- Activity
Whenever "script" occurs in a line of the material, list that line.

- Information provided
[Start of section]

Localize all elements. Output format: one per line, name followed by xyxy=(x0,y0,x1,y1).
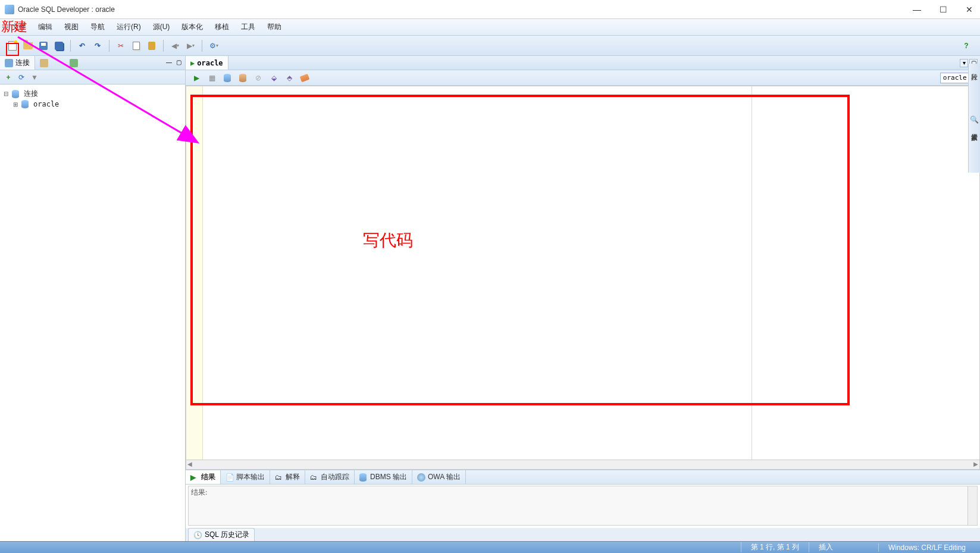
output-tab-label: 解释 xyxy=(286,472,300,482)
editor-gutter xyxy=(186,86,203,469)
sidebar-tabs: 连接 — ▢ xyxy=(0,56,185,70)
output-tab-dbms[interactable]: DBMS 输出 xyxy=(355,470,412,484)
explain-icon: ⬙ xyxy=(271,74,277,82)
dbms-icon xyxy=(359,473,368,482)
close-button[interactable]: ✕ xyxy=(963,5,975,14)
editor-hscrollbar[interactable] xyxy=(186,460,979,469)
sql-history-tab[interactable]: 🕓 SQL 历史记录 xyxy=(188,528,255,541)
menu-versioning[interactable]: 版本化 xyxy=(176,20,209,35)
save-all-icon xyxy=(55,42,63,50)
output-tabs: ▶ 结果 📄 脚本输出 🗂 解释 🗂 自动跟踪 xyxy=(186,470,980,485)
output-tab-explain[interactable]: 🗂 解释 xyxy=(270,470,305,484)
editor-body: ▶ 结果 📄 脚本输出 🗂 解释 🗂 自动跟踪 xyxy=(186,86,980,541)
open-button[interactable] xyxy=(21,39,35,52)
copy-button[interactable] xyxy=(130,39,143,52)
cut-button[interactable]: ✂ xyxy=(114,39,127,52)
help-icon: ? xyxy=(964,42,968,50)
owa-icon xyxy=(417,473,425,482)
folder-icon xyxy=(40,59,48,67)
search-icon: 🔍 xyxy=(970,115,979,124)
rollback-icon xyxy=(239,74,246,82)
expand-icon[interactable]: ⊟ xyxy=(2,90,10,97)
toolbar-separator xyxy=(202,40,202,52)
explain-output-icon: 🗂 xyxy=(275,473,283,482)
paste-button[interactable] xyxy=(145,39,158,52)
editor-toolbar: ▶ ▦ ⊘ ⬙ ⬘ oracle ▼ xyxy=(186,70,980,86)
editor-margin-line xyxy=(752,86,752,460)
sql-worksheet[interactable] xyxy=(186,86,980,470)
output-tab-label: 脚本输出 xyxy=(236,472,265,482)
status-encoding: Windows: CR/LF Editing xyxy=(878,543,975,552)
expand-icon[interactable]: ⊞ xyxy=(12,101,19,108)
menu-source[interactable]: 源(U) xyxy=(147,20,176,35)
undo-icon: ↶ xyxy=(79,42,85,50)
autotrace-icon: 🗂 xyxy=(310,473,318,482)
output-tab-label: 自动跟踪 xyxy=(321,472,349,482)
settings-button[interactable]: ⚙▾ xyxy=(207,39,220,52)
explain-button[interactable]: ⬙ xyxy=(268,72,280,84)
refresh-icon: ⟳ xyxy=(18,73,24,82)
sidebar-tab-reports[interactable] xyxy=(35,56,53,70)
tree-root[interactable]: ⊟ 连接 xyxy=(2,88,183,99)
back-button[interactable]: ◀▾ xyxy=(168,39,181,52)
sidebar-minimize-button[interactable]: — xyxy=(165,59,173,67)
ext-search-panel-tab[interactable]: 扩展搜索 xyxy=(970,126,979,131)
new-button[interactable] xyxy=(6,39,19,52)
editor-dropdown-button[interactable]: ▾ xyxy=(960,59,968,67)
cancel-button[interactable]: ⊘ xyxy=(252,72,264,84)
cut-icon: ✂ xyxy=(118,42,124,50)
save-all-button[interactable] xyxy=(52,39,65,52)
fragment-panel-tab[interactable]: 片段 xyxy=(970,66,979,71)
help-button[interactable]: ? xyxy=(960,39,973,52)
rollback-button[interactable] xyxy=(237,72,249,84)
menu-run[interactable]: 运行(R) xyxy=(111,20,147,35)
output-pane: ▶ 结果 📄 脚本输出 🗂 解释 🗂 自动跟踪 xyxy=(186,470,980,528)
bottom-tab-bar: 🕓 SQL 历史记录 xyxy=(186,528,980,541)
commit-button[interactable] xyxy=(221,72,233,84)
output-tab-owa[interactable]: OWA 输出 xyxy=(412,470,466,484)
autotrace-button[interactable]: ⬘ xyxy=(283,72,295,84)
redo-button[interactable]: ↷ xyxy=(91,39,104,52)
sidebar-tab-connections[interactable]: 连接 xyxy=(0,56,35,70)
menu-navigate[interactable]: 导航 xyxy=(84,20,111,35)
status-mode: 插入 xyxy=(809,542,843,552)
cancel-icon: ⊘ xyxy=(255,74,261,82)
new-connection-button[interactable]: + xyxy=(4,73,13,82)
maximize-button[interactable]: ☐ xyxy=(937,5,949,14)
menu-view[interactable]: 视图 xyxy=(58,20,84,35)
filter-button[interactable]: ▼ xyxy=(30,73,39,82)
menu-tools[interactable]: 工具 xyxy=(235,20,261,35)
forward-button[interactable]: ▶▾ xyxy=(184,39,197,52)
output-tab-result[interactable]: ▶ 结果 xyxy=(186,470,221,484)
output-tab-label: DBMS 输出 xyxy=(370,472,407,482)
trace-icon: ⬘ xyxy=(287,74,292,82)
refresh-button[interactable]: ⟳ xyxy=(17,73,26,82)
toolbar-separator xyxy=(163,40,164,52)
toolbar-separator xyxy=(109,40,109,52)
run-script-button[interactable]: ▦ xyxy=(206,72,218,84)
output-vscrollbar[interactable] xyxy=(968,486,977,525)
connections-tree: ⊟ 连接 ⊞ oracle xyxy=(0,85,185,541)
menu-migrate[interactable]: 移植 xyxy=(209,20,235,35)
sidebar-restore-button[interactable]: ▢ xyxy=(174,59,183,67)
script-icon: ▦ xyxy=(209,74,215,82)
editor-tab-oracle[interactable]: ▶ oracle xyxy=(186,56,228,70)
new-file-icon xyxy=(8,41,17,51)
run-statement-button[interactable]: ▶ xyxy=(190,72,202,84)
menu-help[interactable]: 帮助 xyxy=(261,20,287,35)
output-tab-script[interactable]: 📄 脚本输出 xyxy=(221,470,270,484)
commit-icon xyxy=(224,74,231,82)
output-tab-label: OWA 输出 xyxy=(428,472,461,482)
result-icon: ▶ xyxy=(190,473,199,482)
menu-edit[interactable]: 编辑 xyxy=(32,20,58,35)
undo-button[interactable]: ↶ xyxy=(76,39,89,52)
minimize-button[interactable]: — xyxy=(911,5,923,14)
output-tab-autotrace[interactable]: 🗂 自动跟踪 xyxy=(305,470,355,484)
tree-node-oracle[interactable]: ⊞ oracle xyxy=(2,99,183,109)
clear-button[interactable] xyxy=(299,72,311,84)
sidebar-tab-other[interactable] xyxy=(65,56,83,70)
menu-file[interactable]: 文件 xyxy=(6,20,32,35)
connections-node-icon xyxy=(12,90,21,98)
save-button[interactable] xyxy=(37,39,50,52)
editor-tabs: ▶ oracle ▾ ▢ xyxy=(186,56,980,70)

[End of section]

- Output for this exercise
run-script-button[interactable]: ▦ xyxy=(206,72,218,84)
script-icon: ▦ xyxy=(209,74,215,82)
output-tab-script[interactable]: 📄 脚本输出 xyxy=(221,470,270,484)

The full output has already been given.